Johan den Haan, a contributor of InfoWorld Magazine, discusses about methodologies used nowadays in IT & Software Projects, mainly focussing on Agile concepts and whether it suffices to needs of current systems. According to the author, Agile approaches have been lately implemented across more platforms with companies gradually shifting to this methodology from traditional software designs.

He adds that the traditional Waterfall design follows a fixed progression, with phases of requirements gathering, design, development, testing and final product delivery. Hence this caters to needs of projects like traditional ERP, banking and HR, which have static requirements. Whereas, Agile provides an iterative style of project development, more flexible and favourable to the project developers, with provisions of tracking back to the previous stage in the model. Where this approach runs short is the lack of definite principles regarding developer-business user association and correspondence. Haan points out that project coders tend to ‘speak’ a terminology which might or might not be fluent to the business counterparts. The author advocates using visual-model based development techniques in place of code-based, which will provide an understandable bridge for both developers and business users alike.

Reaction

Johan’s article stresses on the first phase of an IT project i.e. choosing a software development methodology. The author comments on the Agile approaches and how it has gradually become popular.
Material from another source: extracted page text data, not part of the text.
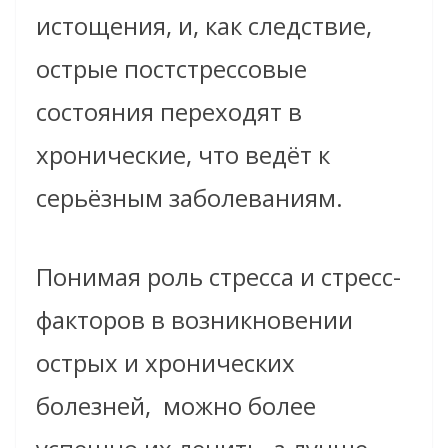
истощения, и, как следствие,
острые постстрессовые
состояния переходят в
хронические, что ведёт к
серьёзным заболеваниям.
Понимая роль стресса и стресс-
факторов в возникновении
острых и хронических
болезней,
можно более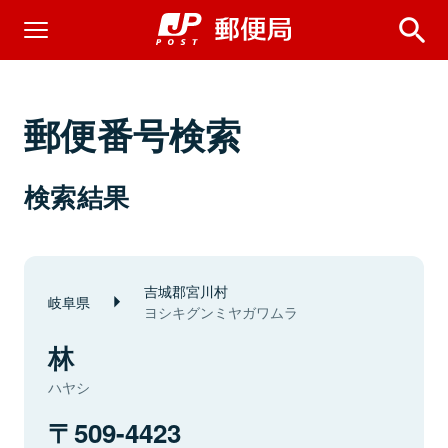
郵便番号検索
検索結果
吉城郡宮川村
岐阜県
ヨシキグンミヤガワムラ
林
ハヤシ
509-4423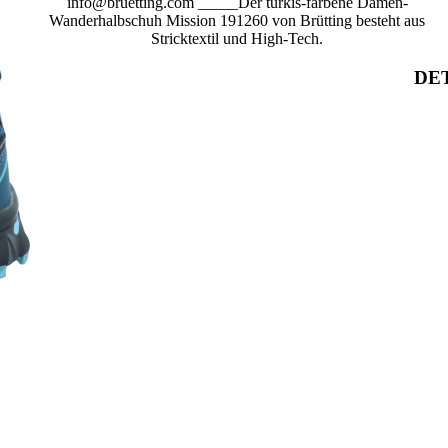
info@bruetting.com _____Der türkis-farbene Damen-
Wanderhalbschuh Mission 191260 von Brütting besteht aus
Stricktextil und High-Tech.
DET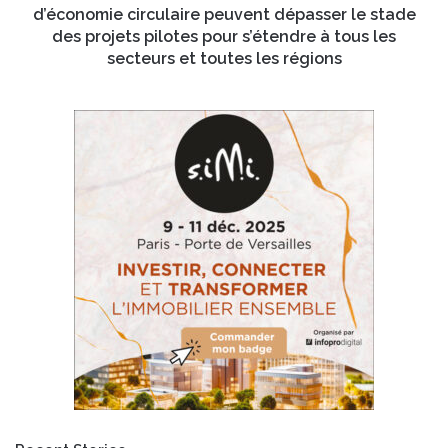
m
m
d’économie circulaire peuvent dépasser le stade
s
o
des projets pilotes pour s’étendre à tous les
(
n
secteurs et toutes les régions
N
t
a
r
n
e
o
c
t
o
e
m
c
m
h
e
)
n
s
t
e
l
r
e
a
s
r
s
a
o
c
l
h
u
e
t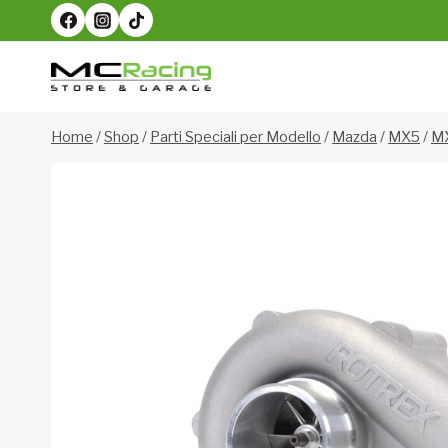
Salta
al
contenuto
Home
/
Shop
/
Parti Speciali per Modello
/
Mazda
/
MX5
/
MX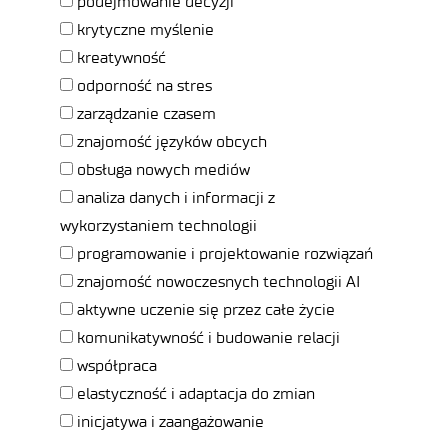
podejmowanie decyzji
o
krytyczne myślenie
r
kreatywność
g
odporność na stres
a
zarządzanie czasem
n
znajomość języków obcych
i
obsługa nowych mediów
z
analiza danych i informacji z
a
wykorzystaniem technologii
c
programowanie i projektowanie rozwiązań
j
znajomość nowoczesnych technologii AI
i
aktywne uczenie się przez całe życie
:
komunikatywność i budowanie relacji
współpraca
elastyczność i adaptacja do zmian
inicjatywa i zaangażowanie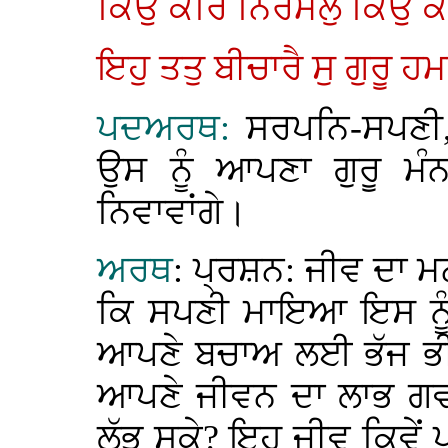
ਕਿਉ ਕਰਿ ਨਿਰਮਲੁ ਕਿਉ 
ਇਹੁ ਤਤੁ ਬੀਚਾਰੈ ਸੁ ਗੁਰੂ 
ਪਦਅਰਥ:
ਸਰਪਨਿ-ਸਪਣੀ,
ਉਸ ਨੂੰ ਆਪਣਾ ਗੁਰੂ ਮੰਨ
ਨਿਵਾਵਾਂਗੇ।
ਅਰਥ
: ਪ੍ਰਸ਼ਨ: ਜੀਵ ਦਾ ਮਨ
ਕਿ ਸਪਣੀ ਮਾਇਆ ਇਸ ਨੂੰ
ਆਪਣੇ ਬਚਾਅ ਲਈ ਭੱਜ ਭੀ 
ਆਪਣੇ ਜੀਵਨ ਦਾ ਲਾਭ ਗਵਾ
ਲੱਭ ਸਕੇ? ਇਹ ਜੀਵ ਕਿਵੇਂ ਪ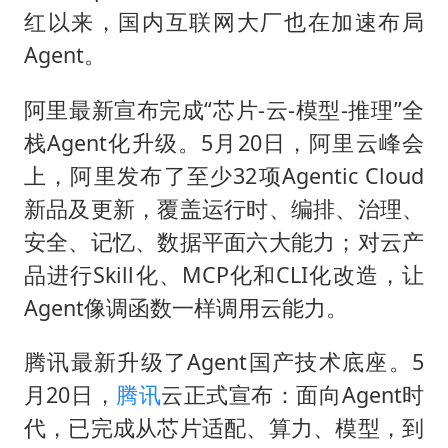
“中国蔬菜之乡”最高温达41.8℃
红以来，国内互联网大厂也在加速布局
段绚竞因公牺牲 年仅44岁
Agent。
日本广岛民众举行游行反对政府行径
阿里最新宣布完成“芯片-云-模型-推理”全
27岁女子成组织卖淫集团主犯被通缉
栈Agent化升级。5月20日，阿里云峰会
97岁英国奶奶飞上天再破吉尼斯纪录
上，阿里发布了至少32项Agentic Cloud
女子开一天一夜空调后二氧化碳中毒
新品及更新，覆盖运行时、编排、治理、
奋进开新局 实干挑大梁
安全、记忆、数据平面六大能力；对云产
品进行Skill化、MCP化和CLI化改造，让
Agent像调函数一样调用云能力。
腾讯最新升级了Agent国产技术底座。5
月20日，
腾讯
云正式宣布：面向Agent时
代，已完成从芯片适配、算力、模型，到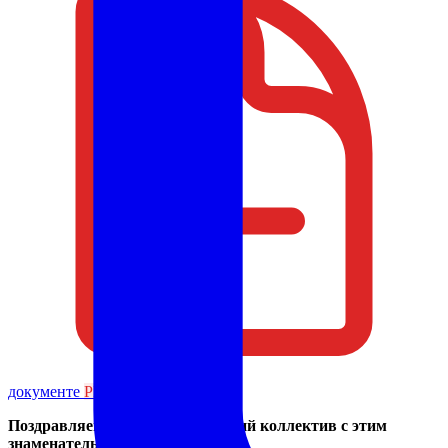
документе
PDF
56 КБ
.
Поздравляем весь педагогический коллектив с этим
знаменательным событием!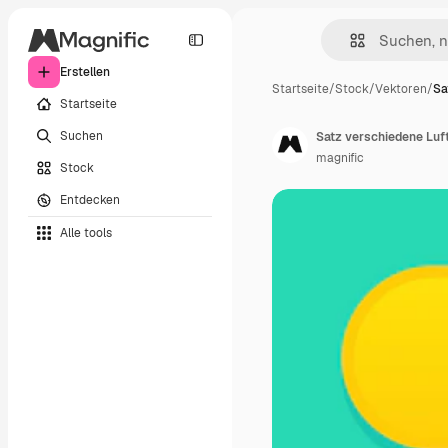
Erstellen
Startseite
/
Stock
/
Vektoren
/
Sa
Startseite
Suchen
Satz verschiedene Luft
magnific
Stock
Entdecken
Alle tools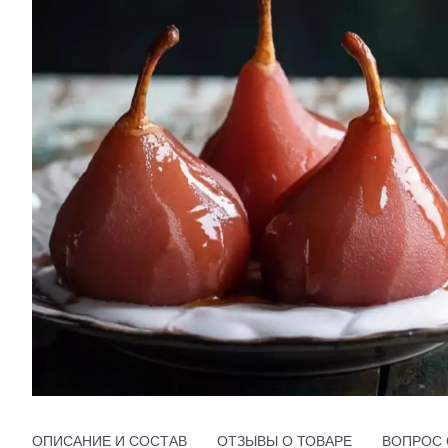
ОПИСАНИЕ И СОСТАВ
ОТЗЫВЫ О ТОВАРЕ
ВОПРОС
I myself have worked in IT projects related to the banking sector, wherein the project started with Waterfall & Spiral models, but as the development progressed we felt the need for a more flexible method, a model like Agile which was more efficient in adapting to developer’s schedules and changing user requirements. The foremost advantage that we found implementing Agile were its capabilities to revert to preceding stages. Developer scrum meetings and business update meetings were regularly organized, so I as a developer didn’t feel the ‘disconnect’ between the coders and business users as mentioned in the article, everyone worked as a team to achieve final deliverables. But as the author suggests, there might be projects where users may feel that they are not on the same page as the development team; such projects need to be managed more efficiently. Of course, the model based design software and simulators like Matlab can aid in streamlining the communication between the business users and project developers.